Thursday, March 17, 2011

From pain to gratitude

Today, I felt the pain of rejection and it was hard. I know it's hard for everybody. But there are actually days that I forget that rejection and pain are hard. You know what I mean by hard--heavy heart, frowney face, teary eyes. Just plain hard. Sometimes I think that being committed to seeking integrity and service should be some kind of get-out-of-jail-free card for the feelings that pull me down.

And then I'm reminded...being self-aware, surrounded by support and committed to growth doesn't make pain go away. It just gives me more choices on how to respond to the pain.
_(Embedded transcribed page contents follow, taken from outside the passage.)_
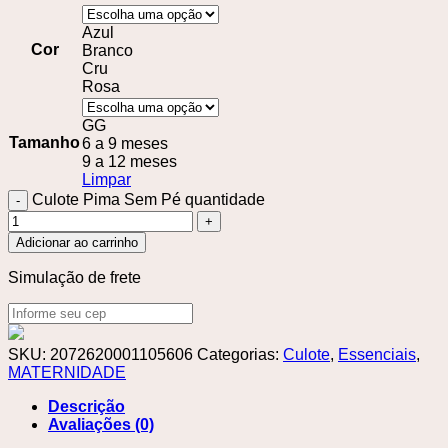
Azul
Cor
Branco
Cru
Rosa
GG
Tamanho
6 a 9 meses
9 a 12 meses
Limpar
Culote Pima Sem Pé quantidade
Adicionar ao carrinho
Simulação de frete
SKU:
2072620001105606
Categorias:
Culote
,
Essenciais
,
MATERNIDADE
Descrição
Avaliações (0)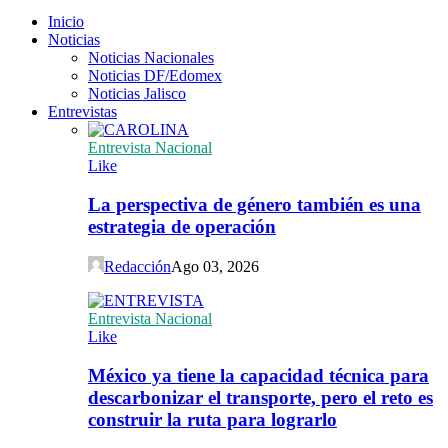
Inicio
Noticias
Noticias Nacionales
Noticias DF/Edomex
Noticias Jalisco
Entrevistas
Entrevista Nacional
Like
La perspectiva de género también es una
estrategia de operación
Redacción
Ago 03, 2026
Entrevista Nacional
Like
México ya tiene la capacidad técnica para
descarbonizar el transporte, pero el reto es
construir la ruta para lograrlo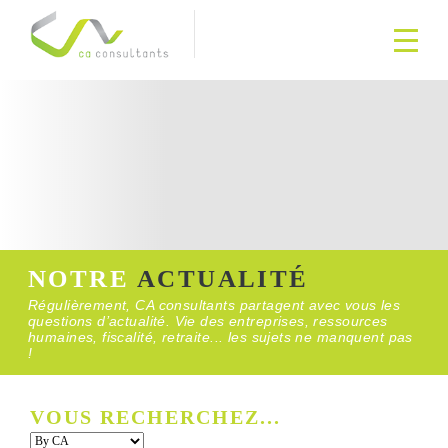
NOTRE
ACTUALITÉ
Régulièrement, CA consultants partagent avec vous les
questions d’actualité. Vie des entreprises, ressources
humaines, fiscalité, retraite... les sujets ne manquent pas
!
VOUS RECHERCHEZ...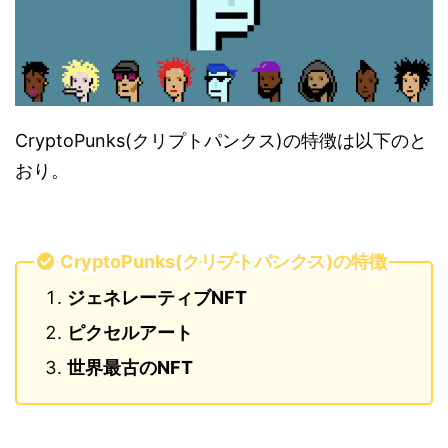
CryptoPunks(クリプトパンクス)の特徴は以下のと
おり。
CryptoPunks(クリプトパンクス)の特徴
ジェネレーティブNFT
ピクセルアート
世界最古のNFT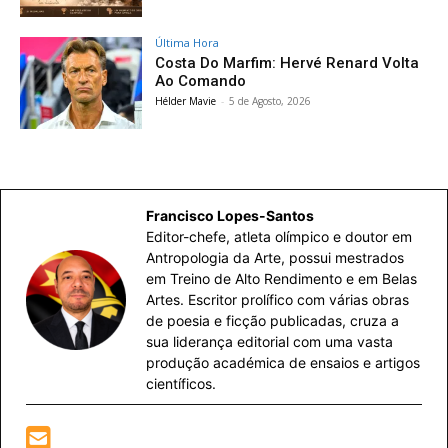
Última Hora
Costa Do Marfim: Hervé Renard Volta
Ao Comando
Hélder Mavie
-
5 de Agosto, 2026
Francisco Lopes-Santos
Editor-chefe, atleta olímpico e doutor em
Antropologia da Arte, possui mestrados
em Treino de Alto Rendimento e em Belas
Artes. Escritor prolífico com várias obras
de poesia e ficção publicadas, cruza a
sua liderança editorial com uma vasta
produção académica de ensaios e artigos
científicos.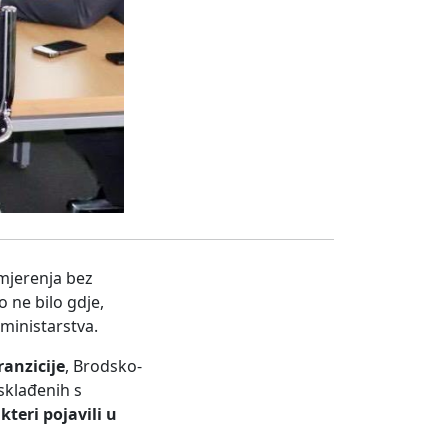
mjerenja bez
 to ne bilo gdje,
ministarstva.
ranzicije
, Brodsko-
sklađenih s
akteri pojavili u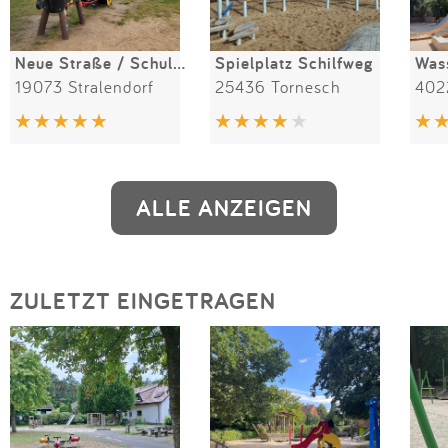
Neue Straße / Schulstraße
Spielplatz Schilfweg
19073 Stralendorf
25436 Tornesch
402
ALLE ANZEIGEN
ZULETZT EINGETRAGEN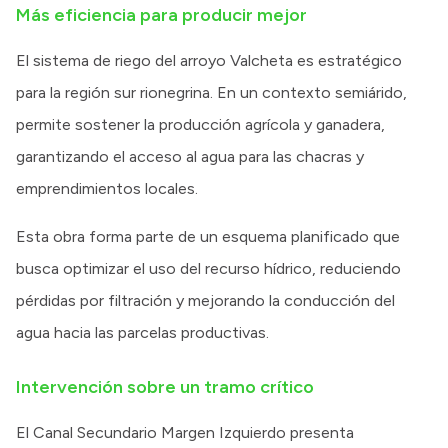
Más eficiencia para producir mejor
El sistema de riego del arroyo Valcheta es estratégico
para la región sur rionegrina. En un contexto semiárido,
permite sostener la producción agrícola y ganadera,
garantizando el acceso al agua para las chacras y
emprendimientos locales.
Esta obra forma parte de un esquema planificado que
busca optimizar el uso del recurso hídrico, reduciendo
pérdidas por filtración y mejorando la conducción del
agua hacia las parcelas productivas.
Intervención sobre un tramo crítico
El Canal Secundario Margen Izquierdo presenta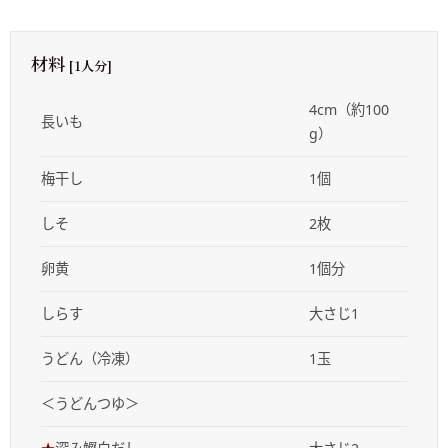
材料
[1人分]
4cm（約100
長いも
g）
梅干し
1個
しそ
2枚
卵黄
1個分
しらす
大さじ1
うどん（冷凍）
1玉
＜うどんつゆ＞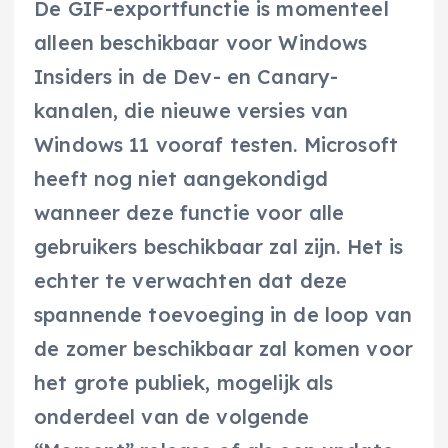
De GIF-exportfunctie is momenteel
alleen beschikbaar voor Windows
Insiders in de Dev- en Canary-
kanalen, die nieuwe versies van
Windows 11 vooraf testen. Microsoft
heeft nog niet aangekondigd
wanneer deze functie voor alle
gebruikers beschikbaar zal zijn. Het is
echter te verwachten dat deze
spannende toevoeging in de loop van
de zomer beschikbaar zal komen voor
het grote publiek, mogelijk als
onderdeel van de volgende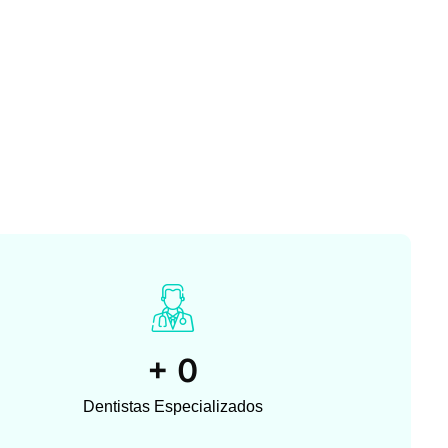
+
0
Dentistas Especializados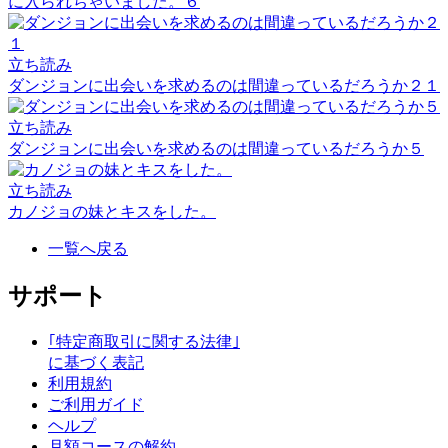
に入られちゃいました。６
立ち読み
ダンジョンに出会いを求めるのは間違っているだろうか２１
立ち読み
ダンジョンに出会いを求めるのは間違っているだろうか５
立ち読み
カノジョの妹とキスをした。
一覧へ戻る
サポート
｢特定商取引に関する法律｣
に基づく表記
利用規約
ご利用ガイド
ヘルプ
月額コースの解約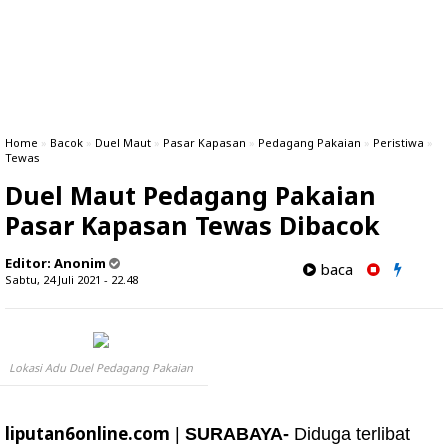
Home
»
Bacok
»
Duel Maut
»
Pasar Kapasan
»
Pedagang Pakaian
»
Peristiwa
»
Tewas
Duel Maut Pedagang Pakaian
Pasar Kapasan Tewas Dibacok
Editor:
Anonim
baca
Sabtu, 24 Juli 2021 - 22.48
Lokasi Adu Duel Pedagang Pakaian
liputan6online.com
|
SURABAYA-
Diduga terlibat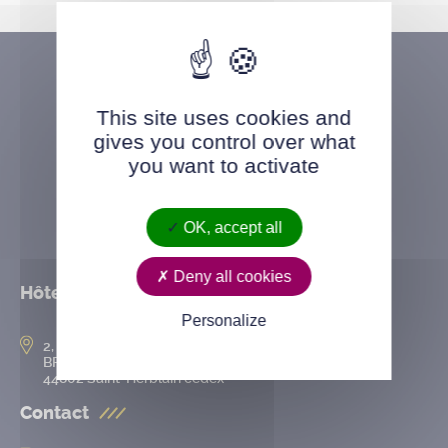
This site uses cookies and
gives you control over what
you want to activate
OK, accept all
Deny all cookies
Hôtel de ville
Personalize
2, rue de l’Hôtel-de-Ville
BP 50167
44802 Saint-Herblain cedex
Contact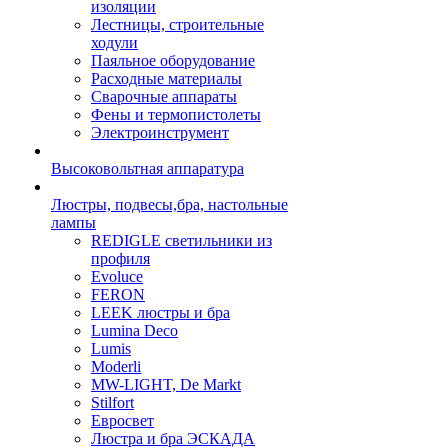
изоляции
Лестницы, строительные
ходули
Паяльное оборудование
Расходные материалы
Сварочные аппараты
Фены и термопистолеты
Электроинструмент
Высоковольтная аппаратура
Люстры, подвесы,бра, настольные
лампы
REDIGLE светильники из
профиля
Evoluce
FERON
LEEK люстры и бра
Lumina Deco
Lumis
Moderli
MW-LIGHT, De Markt
Stilfort
Евросвет
Люстра и бра ЭСКАДА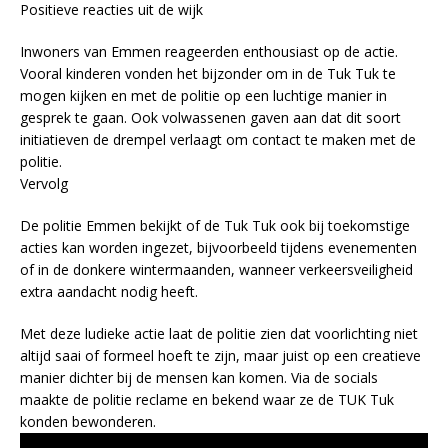
Positieve reacties uit de wijk
Inwoners van Emmen reageerden enthousiast op de actie.
Vooral kinderen vonden het bijzonder om in de Tuk Tuk te
mogen kijken en met de politie op een luchtige manier in
gesprek te gaan. Ook volwassenen gaven aan dat dit soort
initiatieven de drempel verlaagt om contact te maken met de
politie.
Vervolg
De politie Emmen bekijkt of de Tuk Tuk ook bij toekomstige
acties kan worden ingezet, bijvoorbeeld tijdens evenementen
of in de donkere wintermaanden, wanneer verkeersveiligheid
extra aandacht nodig heeft.
Met deze ludieke actie laat de politie zien dat voorlichting niet
altijd saai of formeel hoeft te zijn, maar juist op een creatieve
manier dichter bij de mensen kan komen. Via de socials
maakte de politie reclame en bekend waar ze de TUK Tuk
konden bewonderen.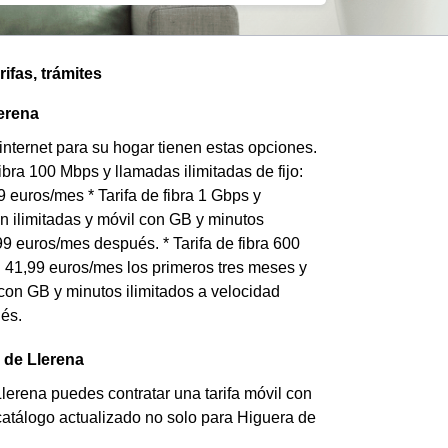
ifas, trámites
lerena
internet para su hogar tienen estas opciones.
 fibra 100 Mbps y llamadas ilimitadas de fijo:
9 euros/mes * Tarifa de fibra 1 Gbps y
con ilimitadas y móvil con GB y minutos
9 euros/mes después. * Tarifa de fibra 600
a: 41,99 euros/mes los primeros tres meses y
l con GB y minutos ilimitados a velocidad
és.
 de Llerena
Llerena puedes contratar una tarifa móvil con
 catálogo actualizado no solo para Higuera de
: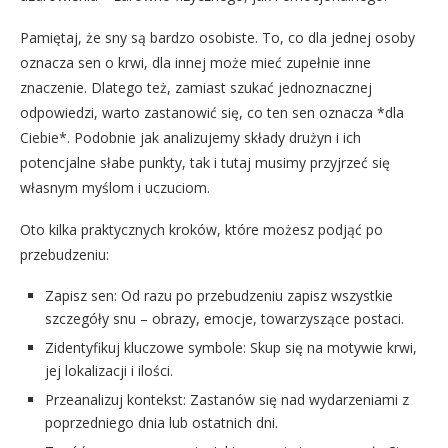
Pamiętaj, że sny są bardzo osobiste. To, co dla jednej osoby
oznacza sen o krwi, dla innej może mieć zupełnie inne
znaczenie. Dlatego też, zamiast szukać jednoznacznej
odpowiedzi, warto zastanowić się, co ten sen oznacza *dla
Ciebie*. Podobnie jak analizujemy składy drużyn i ich
potencjalne słabe punkty, tak i tutaj musimy przyjrzeć się
własnym myślom i uczuciom.
Oto kilka praktycznych kroków, które możesz podjąć po
przebudzeniu:
Zapisz sen: Od razu po przebudzeniu zapisz wszystkie
szczegóły snu – obrazy, emocje, towarzyszące postaci.
Zidentyfikuj kluczowe symbole: Skup się na motywie krwi,
jej lokalizacji i ilości.
Przeanalizuj kontekst: Zastanów się nad wydarzeniami z
poprzedniego dnia lub ostatnich dni.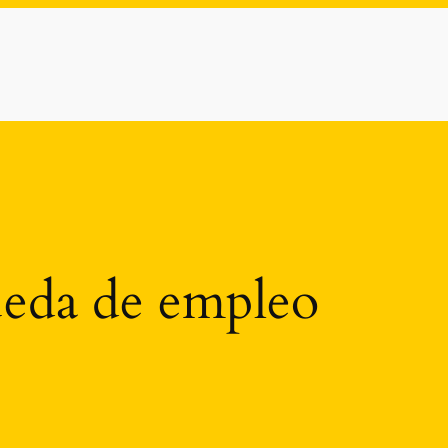
eda de empleo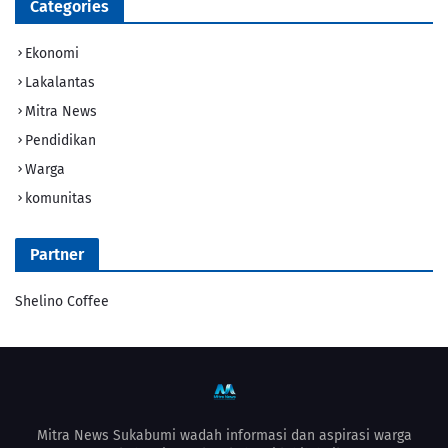
Categories
Ekonomi
Lakalantas
Mitra News
Pendidikan
Warga
komunitas
Partner
Shelino Coffee
Mitra News Sukabumi wadah informasi dan aspirasi warga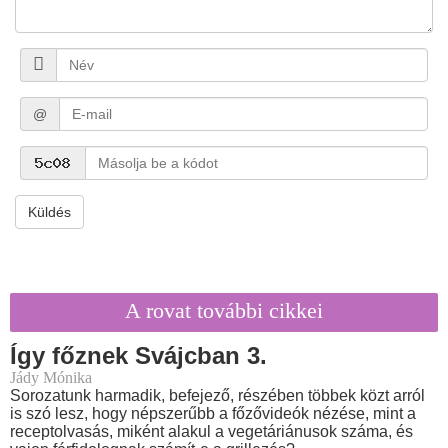
@
Küldés
A rovat további cikkei
Így főznek Svájcban 3.
Jády Mónika
Sorozatunk harmadik, befejező, részében többek közt arról
is szó lesz, hogy népszerűbb a főzővideók nézése, mint a
receptolvasás, miként alakul a vegetáriánusok száma, és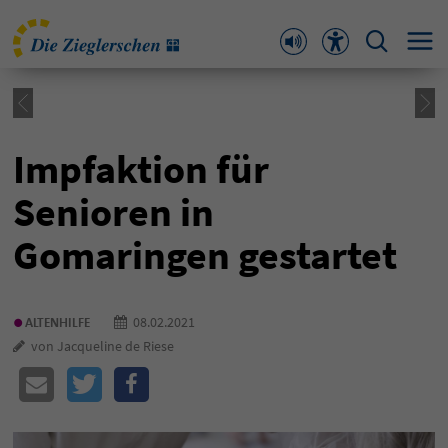
Impfaktion für
Senioren in
Gomaringen gestartet
•
08.02.2021
ALTENHILFE
von Jacqueline de Riese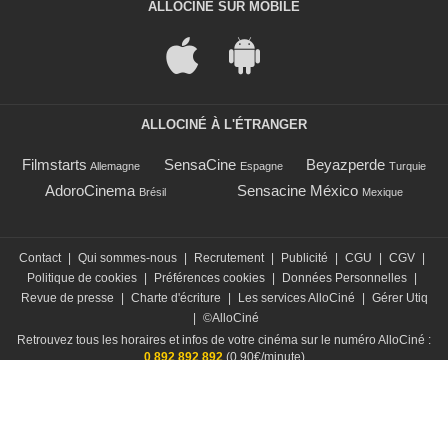
ALLOCINÉ SUR MOBILE
ALLOCINÉ À L'ÉTRANGER
Filmstarts
SensaCine
Beyazperde
Allemagne
Espagne
Turquie
AdoroCinema
Sensacine México
Brésil
Mexique
Contact
|
Qui sommes-nous
|
Recrutement
|
Publicité
|
CGU
|
CGV
|
Politique de cookies
|
Préférences cookies
|
Données Personnelles
|
Revue de presse
|
Charte d'écriture
|
Les services AlloCiné
|
Gérer Utiq
|
©AlloCiné
Retrouvez tous les horaires et infos de votre cinéma sur le numéro AlloCiné :
0 892 892 892
(0,90€/minute)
Here are some choices I made in response to the pain I feel today:

1) Talked with some supportive, encouraging friends
2) Wrote about the ways certain choices I made helped contribute to things not working out the way I wanted and then read this writing to a friend. (This was painful but liberating. It soothed the little girl inside me and got me more focused on how to grow.)
3) Got some good work done. (Funny how when I attend to business I've been putting off, strains on the heart tend to soften.)
4) Made delicious, healthy meals
5) Took a really luxurious nap

Here are some things I chose NOT to do:

1) Hide from my feelings
2) Eat unhealthy food
3) Call unsupportive people
4) Argue with the person I felt rejected by

All in all, a beautiful day. Not because life was easy today. It was not. But because I chose to treat myself with love and make choices from grace and dignity.

Wow, I can honestly say I'm deeply grateful for today.